Figure 3. Role of oxidative stress in palmitic acid-induced autophagy in podocytes.

(a) Representative immunofluorescence images of ROS in podocytes (200×). Podocytes were treated with 150 μmol/L palmitic acid for 24 hours with or without pretreatment of NAC (150 μmol/L), and the intracellular ROS level was then measured using the fluorescent probe 2′,7′-dichlorfluorescein-diacetate (DCFH-DA). (b) Podocytes stably expressing GFP-LC3 were pretreated with 150 μmol/L NAC for 2 hours, treated with 150 μmol/L palmitic acid for 24 hours and then analyzed by fluorescence microscope (400×). (c) GFP-LC3 puncta (mean ± SEM) were quantified for each experiment (n = 3).
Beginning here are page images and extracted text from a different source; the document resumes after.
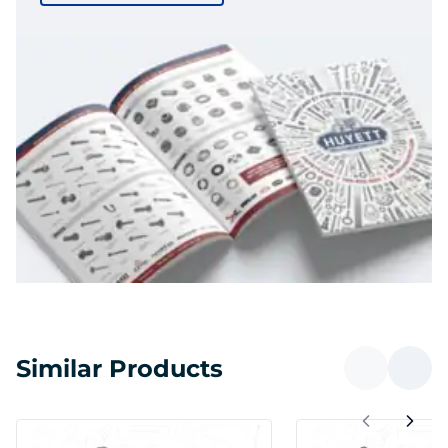
Similar Products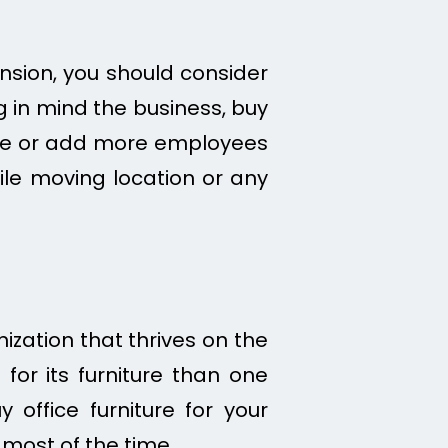
nsion, you should consider
g in mind the business, buy
pace or add more employees
hile moving location or any
ization that thrives on the
for its furniture than one
office furniture for your
 most of the time.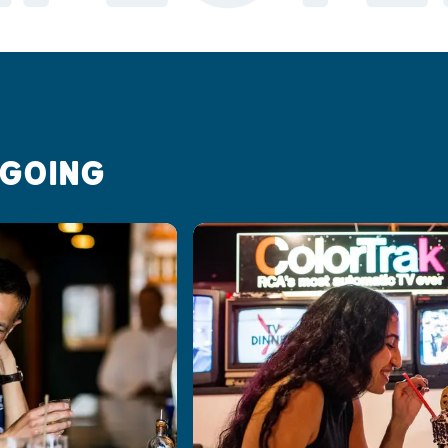
 GOING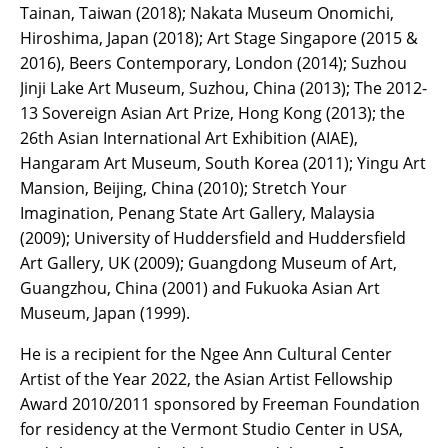
Tainan, Taiwan (2018); Nakata Museum Onomichi,
Hiroshima, Japan (2018); Art Stage Singapore (2015 &
2016), Beers Contemporary, London (2014); Suzhou
Jinji Lake Art Museum, Suzhou, China (2013); The 2012-
13 Sovereign Asian Art Prize, Hong Kong (2013); the
26th Asian International Art Exhibition (AIAE),
Hangaram Art Museum, South Korea (2011); Yingu Art
Mansion, Beijing, China (2010); Stretch Your
Imagination, Penang State Art Gallery, Malaysia
(2009); University of Huddersfield and Huddersfield
Art Gallery, UK (2009); Guangdong Museum of Art,
Guangzhou, China (2001) and Fukuoka Asian Art
Museum, Japan (1999).
He is a recipient for the Ngee Ann Cultural Center
Artist of the Year 2022, the Asian Artist Fellowship
Award 2010/2011 sponsored by Freeman Foundation
for residency at the Vermont Studio Center in USA,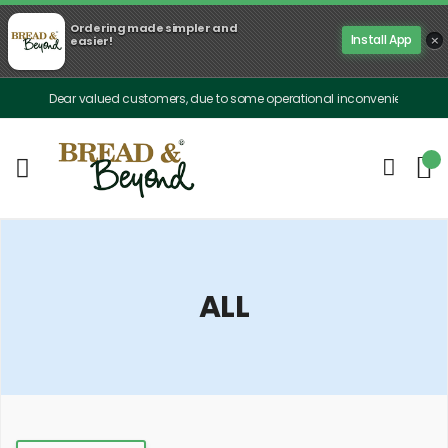
Ordering made simpler and
×
Install App
easier!
Dear valued customers, due to some operational inconveniences, our delivery 
ALL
At least 30 cells were counted in each individual experiment.∗p < 0.05 vs. control group, #p < 0.05 vs. NAC group, Δp < 0.05 vs. PA group. (d) Podocytes were treated with 150 μmol/L palmitic acid in the absence or presence of 150 μmol/L NAC for 24 hours, and the cell lysates were then analyzed by immunoblot using antibodies against Beclin1, LC3 and LAMP-2. (e) Densitometric analysis of Beclin1, LC3-II/LC3-I and LAMP-2 expression in Figure d. ∗p < 0.05 vs. control group, ^#p < 0.05 vs. NAC group, Δp < 0.05 vs. PA group. Ctr: Control group, podocytes were treated with 1% BSA. NAC: Podocytes were treated with 150 μmol/L N-acetyl-cysteine (NAC) for 24 hours. PA: Palmitic acid group, podocytes were treated with 150 μmol/L palmitic acid for 24 hours. PA + NAC: Podocytes were treated with 150 μmol/L palmitic acid for 24 hours after pretreatment with 150 μmol/L N-acetyl-cysteine (NAC) for 2 hours.